This report assesses LMO2 expression in a series of patients with B-ALL. Our data suggest that, in contrast to T-ALL, LMO2 expression reflects the developmental stage in which the blasts are arrested rather than being an oncogenic event in this disease. Furthermore, we show that LMO2 expression correlates with survival of B-ALL patients, being an independent prognostic factor in the subgroup with normal karyotype, particularly among patients over 15 years of age.
Design and Methods
Patients’ samples and cell lines
LMO2 expression was assessed in a cohort of 247 patients with acute lymphoblastic leukemia (ALL) who were treated according to the PETHEMA (Spanish Group for the Study and Therapy of Haematological Malignancies) protocols at the Departments of Haematology of the Clínica Universidad de Navarra (Pamplona), Hospital Reina Sofía (Cordoba) and other national institutions belonging to the PETHEMA group.12,13 Full clinical and laboratory data were available for 39 T-ALL and 145 B-ALL patients (one of them lacking survival data) with a median age of 11.5 years (range 0.5–87 years), including 100 children under 15 years of age (median 5.5 years, range 0.5–14) and 84 patients over 15 years of age (mean age 34.5, range 15–87). Sample collection was approved by the individual institutional review boards of the participating institutions and informed consent was obtained from all adult patients and children’s parents or legal guardians.

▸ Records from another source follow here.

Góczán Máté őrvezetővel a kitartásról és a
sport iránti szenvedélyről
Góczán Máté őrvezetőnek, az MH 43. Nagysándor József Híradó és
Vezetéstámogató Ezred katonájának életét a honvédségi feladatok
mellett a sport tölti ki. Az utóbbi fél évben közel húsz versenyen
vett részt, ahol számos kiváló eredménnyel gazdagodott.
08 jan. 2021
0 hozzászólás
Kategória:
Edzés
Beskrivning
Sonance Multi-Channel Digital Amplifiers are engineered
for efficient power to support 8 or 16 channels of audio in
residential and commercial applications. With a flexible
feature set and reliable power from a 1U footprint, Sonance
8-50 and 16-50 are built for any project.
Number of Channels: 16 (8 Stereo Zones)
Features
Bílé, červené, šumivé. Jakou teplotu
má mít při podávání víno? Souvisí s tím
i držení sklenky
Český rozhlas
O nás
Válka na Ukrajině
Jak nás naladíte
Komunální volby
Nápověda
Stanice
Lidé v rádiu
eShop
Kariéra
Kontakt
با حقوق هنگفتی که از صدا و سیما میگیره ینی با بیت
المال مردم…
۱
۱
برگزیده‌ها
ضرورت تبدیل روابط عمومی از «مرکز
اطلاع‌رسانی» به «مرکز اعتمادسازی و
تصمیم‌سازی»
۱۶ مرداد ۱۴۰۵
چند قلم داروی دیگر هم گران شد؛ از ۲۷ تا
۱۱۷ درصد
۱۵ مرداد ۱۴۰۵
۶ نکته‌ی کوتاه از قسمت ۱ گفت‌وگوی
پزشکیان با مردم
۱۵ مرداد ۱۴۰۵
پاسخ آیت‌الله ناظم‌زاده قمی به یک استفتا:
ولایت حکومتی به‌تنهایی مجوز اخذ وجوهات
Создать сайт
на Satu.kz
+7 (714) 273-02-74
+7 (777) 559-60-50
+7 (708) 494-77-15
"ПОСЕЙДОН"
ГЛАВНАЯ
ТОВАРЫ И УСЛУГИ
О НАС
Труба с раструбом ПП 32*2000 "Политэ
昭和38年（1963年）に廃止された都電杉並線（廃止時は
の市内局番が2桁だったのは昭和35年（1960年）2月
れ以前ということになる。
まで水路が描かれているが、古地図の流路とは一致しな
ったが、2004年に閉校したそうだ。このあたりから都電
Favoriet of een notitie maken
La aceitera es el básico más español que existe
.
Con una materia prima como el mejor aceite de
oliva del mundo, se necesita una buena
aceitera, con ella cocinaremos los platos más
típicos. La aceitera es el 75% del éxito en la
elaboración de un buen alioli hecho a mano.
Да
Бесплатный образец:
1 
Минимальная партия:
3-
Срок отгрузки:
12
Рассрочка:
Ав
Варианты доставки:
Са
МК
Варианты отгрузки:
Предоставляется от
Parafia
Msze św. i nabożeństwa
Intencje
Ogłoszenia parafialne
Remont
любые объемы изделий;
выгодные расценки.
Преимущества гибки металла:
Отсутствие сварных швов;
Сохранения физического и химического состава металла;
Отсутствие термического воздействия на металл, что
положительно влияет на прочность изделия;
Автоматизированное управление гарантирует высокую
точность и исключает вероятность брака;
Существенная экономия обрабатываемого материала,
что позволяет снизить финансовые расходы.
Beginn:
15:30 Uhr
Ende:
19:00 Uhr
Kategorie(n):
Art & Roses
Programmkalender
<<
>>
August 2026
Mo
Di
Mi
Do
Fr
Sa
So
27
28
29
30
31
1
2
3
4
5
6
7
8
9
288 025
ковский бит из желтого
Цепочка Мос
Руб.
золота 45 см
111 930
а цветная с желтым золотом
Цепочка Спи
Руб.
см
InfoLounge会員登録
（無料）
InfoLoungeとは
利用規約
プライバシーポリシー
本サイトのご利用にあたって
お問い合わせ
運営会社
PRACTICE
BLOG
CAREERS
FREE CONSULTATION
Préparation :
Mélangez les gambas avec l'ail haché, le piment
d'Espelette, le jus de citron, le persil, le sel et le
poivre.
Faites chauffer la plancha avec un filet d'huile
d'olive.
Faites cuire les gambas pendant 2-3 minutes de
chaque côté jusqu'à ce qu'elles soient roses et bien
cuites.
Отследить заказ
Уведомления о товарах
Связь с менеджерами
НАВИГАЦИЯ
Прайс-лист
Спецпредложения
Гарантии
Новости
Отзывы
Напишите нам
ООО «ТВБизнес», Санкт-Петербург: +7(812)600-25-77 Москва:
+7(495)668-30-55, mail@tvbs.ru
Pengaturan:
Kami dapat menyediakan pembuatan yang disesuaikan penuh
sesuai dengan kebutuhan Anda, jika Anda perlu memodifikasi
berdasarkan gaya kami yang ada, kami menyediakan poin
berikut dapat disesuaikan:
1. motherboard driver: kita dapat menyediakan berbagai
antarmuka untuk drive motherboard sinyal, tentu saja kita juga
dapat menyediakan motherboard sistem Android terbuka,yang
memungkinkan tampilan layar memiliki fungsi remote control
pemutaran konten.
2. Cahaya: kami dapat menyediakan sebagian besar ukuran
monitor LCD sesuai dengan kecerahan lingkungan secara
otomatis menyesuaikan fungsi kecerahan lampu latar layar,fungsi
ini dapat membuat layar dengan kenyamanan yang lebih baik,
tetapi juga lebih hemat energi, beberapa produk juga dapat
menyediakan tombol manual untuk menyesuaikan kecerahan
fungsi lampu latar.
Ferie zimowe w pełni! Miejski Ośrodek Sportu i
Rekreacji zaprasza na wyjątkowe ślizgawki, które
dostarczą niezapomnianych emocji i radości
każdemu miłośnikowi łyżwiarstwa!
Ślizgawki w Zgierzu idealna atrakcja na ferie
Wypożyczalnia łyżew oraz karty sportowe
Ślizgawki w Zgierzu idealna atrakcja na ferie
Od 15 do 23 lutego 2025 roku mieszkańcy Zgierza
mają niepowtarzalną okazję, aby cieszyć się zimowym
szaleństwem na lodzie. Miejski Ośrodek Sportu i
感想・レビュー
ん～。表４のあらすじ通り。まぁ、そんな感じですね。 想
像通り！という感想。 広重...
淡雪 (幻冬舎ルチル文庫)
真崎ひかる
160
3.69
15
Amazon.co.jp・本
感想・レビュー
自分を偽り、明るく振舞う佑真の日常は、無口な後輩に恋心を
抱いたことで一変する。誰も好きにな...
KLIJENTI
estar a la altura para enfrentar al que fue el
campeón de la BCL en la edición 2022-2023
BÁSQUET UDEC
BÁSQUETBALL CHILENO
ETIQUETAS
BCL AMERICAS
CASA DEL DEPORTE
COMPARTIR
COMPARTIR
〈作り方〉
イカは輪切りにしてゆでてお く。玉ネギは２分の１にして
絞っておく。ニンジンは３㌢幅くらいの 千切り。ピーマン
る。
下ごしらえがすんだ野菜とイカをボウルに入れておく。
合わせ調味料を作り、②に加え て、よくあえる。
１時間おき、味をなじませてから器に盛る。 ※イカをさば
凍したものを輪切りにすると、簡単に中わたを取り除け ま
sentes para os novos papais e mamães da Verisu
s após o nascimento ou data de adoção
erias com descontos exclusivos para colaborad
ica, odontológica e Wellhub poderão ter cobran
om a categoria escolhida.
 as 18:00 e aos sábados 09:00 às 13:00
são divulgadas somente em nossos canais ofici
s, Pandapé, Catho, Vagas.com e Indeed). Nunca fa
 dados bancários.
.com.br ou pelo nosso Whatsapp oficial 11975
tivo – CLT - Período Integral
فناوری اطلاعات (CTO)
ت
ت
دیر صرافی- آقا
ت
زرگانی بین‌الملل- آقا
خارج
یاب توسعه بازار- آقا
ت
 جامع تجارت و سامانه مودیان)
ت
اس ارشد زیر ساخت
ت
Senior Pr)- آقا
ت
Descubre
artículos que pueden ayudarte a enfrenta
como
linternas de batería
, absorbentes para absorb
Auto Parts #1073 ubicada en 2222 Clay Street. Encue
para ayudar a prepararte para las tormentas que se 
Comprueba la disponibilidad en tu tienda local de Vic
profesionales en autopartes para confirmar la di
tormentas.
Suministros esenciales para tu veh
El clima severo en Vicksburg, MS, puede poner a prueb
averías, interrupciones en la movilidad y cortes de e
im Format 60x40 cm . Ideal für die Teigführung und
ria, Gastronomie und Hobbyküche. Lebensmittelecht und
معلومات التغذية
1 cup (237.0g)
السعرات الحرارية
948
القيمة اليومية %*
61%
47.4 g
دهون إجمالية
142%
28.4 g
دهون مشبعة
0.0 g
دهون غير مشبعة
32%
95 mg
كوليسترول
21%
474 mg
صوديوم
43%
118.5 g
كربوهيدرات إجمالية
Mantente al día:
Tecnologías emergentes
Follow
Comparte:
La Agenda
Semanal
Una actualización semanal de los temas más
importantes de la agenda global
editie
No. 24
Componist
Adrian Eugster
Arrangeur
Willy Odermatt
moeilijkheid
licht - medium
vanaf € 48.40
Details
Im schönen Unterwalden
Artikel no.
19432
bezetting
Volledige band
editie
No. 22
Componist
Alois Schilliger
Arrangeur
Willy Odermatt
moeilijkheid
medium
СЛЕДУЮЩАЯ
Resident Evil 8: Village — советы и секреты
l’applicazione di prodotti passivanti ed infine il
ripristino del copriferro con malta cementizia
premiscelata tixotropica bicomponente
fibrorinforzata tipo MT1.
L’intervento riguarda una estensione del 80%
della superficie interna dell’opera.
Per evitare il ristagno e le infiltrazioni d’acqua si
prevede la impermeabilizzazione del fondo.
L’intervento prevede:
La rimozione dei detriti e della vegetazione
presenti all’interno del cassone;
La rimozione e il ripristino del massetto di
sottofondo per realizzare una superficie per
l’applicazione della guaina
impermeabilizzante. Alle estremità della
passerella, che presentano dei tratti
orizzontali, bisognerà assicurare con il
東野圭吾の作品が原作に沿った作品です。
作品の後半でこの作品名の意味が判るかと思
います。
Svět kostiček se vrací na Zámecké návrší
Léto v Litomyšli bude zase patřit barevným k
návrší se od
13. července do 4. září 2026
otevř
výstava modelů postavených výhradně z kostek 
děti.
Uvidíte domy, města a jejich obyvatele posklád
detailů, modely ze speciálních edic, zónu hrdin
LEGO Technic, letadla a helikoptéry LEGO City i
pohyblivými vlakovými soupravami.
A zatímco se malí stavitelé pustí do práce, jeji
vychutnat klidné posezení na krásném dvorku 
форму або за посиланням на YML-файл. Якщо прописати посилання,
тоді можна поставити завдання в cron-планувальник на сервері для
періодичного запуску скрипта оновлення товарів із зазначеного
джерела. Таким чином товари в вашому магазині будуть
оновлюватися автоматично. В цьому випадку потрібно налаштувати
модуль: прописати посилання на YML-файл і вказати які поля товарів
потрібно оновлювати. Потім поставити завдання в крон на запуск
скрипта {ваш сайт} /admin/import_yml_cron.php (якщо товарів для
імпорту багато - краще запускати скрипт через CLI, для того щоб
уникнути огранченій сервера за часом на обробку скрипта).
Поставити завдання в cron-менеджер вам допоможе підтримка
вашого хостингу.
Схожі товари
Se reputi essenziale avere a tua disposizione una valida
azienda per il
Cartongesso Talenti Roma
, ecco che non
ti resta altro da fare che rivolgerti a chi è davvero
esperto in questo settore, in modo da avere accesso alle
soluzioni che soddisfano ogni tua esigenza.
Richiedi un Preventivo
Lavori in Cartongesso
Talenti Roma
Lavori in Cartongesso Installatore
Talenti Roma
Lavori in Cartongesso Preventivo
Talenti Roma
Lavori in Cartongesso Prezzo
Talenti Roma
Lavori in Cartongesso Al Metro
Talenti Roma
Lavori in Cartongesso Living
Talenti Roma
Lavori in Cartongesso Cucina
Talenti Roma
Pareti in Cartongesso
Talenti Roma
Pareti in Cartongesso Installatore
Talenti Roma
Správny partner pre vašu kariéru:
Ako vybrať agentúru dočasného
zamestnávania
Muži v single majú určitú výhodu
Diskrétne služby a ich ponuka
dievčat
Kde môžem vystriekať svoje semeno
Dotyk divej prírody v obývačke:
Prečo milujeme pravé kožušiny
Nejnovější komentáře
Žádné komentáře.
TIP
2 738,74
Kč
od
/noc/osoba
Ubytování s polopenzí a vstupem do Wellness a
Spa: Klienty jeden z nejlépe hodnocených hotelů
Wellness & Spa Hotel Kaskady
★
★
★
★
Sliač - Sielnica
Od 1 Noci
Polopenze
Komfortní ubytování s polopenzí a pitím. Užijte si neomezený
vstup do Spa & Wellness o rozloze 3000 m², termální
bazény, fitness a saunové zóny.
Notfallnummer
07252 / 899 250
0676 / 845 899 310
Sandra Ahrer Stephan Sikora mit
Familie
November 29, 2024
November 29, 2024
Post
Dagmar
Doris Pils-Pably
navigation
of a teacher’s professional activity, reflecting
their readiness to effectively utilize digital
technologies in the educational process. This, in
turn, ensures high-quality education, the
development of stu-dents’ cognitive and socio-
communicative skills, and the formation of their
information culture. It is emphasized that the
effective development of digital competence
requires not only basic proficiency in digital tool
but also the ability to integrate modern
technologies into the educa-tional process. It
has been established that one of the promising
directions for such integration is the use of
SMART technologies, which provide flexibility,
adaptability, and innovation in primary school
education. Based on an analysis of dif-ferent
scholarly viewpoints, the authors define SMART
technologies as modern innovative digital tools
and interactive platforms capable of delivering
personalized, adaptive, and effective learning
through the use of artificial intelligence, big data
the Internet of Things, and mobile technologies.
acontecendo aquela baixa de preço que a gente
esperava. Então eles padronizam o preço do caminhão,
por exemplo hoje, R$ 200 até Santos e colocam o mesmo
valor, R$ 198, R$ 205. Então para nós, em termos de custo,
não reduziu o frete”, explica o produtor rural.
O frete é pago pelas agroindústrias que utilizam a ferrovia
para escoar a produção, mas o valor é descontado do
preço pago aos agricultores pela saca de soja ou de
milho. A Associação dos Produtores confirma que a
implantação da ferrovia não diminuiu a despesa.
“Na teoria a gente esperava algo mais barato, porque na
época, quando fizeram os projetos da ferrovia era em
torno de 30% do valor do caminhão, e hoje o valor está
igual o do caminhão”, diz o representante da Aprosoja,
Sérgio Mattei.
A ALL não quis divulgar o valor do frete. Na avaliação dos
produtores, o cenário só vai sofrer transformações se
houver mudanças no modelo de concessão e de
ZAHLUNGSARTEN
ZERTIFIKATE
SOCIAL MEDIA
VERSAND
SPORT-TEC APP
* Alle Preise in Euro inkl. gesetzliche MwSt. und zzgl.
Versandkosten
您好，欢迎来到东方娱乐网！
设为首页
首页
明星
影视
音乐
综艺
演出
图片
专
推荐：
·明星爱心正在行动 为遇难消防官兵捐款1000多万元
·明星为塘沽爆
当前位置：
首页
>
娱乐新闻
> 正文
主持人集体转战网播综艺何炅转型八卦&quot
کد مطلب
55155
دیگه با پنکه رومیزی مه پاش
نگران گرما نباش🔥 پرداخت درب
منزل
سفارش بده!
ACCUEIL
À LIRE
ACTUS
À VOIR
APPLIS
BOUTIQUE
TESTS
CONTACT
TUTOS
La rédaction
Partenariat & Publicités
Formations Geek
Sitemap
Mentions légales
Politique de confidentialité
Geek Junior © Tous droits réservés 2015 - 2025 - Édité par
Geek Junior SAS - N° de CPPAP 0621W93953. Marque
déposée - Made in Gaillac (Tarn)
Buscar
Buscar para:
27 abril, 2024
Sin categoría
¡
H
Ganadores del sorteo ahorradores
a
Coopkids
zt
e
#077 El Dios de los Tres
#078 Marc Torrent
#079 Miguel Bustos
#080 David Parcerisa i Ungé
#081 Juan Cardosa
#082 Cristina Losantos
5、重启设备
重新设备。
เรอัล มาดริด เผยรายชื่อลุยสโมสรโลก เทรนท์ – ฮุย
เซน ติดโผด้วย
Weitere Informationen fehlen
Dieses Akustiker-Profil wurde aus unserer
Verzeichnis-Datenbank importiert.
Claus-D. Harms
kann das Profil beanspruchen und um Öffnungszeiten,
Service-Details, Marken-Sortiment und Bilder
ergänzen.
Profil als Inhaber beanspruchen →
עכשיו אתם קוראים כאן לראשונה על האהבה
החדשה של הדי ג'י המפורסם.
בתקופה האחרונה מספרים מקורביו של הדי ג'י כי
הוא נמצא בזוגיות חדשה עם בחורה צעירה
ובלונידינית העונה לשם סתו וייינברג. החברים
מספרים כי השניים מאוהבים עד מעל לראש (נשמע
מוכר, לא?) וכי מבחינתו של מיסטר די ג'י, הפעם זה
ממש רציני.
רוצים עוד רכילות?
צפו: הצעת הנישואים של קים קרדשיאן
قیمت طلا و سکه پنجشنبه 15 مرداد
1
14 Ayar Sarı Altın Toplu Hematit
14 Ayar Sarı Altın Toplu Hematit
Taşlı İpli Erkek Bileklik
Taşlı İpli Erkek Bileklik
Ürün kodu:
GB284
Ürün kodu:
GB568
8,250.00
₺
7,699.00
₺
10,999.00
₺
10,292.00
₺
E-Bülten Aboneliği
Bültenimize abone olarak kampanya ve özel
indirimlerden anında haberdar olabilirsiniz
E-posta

Cytogenetic and molecular analyses were performed for all samples (Online Supplementary Design and Methods). We found 32 cases (15%) with TEL-AML1 (ETV6-RUNX1) gene rearrangement, 41 cases (20%) with BCR-ABL rearrangement, 16 cases (8%) with rearrangements involving the MLL gene, 9 cases (4%) with hyperdiploid karyotype (more than 50 chromosomes), 21 cases (10%) with miscellaneous abnormalities and 89 cases (43%) with normal karyotype. Detailed information on the number of cases with cytogenetic, immunophenotypical and survival data available is provided in the Online Supplementary Table S1 and Figure S1. The clinical and immunophenotypical characteristics of the B-ALL patient samples are shown in Table 1. Methods for the sorting of the normal lymphocyte subpopulations are available in the Online Supplementary Appendix and Table S2, along with the cell lines included in this study.
Table 1.
Quantitative real time PCR (Q-RT-PCR)
All patient samples were taken at initial diagnosis and come from bone marrow aspirates. Only samples with more than 80% blasts were included in this study. Total RNA from patients’ mononuclear bone marrow cells was extracted with Ultraspec RNA isolation system (Biotecx). RNA quantity and quality were assessed by spectrophotometric measurements with NanoDrop® ND-1000 Spectrophotometer. Reverse transcription and Q-PCR were performed as previously described14 using specific TaqMan probes and 10x LightCycler TaqMan Master (Roche Applied Science). LMO2 expression was normalized to ABL expression as recommended by the Europe Against Cancer group for leukemic samples.15 This group reported that ABL expression remained constant not only in normal blood/bone marrow samples but also in leukemic samples with different genetic alterations, including cases with BCR-ABL rearrangement. We confirmed that ABL expression remained constant among our samples with different genetic alterations and in the normal karyotype subgroup (P= 0.761) (Online Supplementary Figure S2). The following primers were used for PCR: forward LMO2 primer 5′-GGCGGCGCCTCTACTACA-3′, reverse LMO2 primer 5′-CCAAAAAGCCTGAGATAGTCTCT-3′, TaqMan LMO2 probe 5′-CTGGGCCGGAAGCTCTGCC-3′. Forward ABL primer 5′-TGGAGATAACACTCTAAGCATAACTAAAGGT-3′, reverse ABL primer 5′-GATGTAGTTGCTTGGGACCCA-3′, TaqMan ABL probe 5′-CCATTTTTGGTTTGGGCTTCACACCATT-3′.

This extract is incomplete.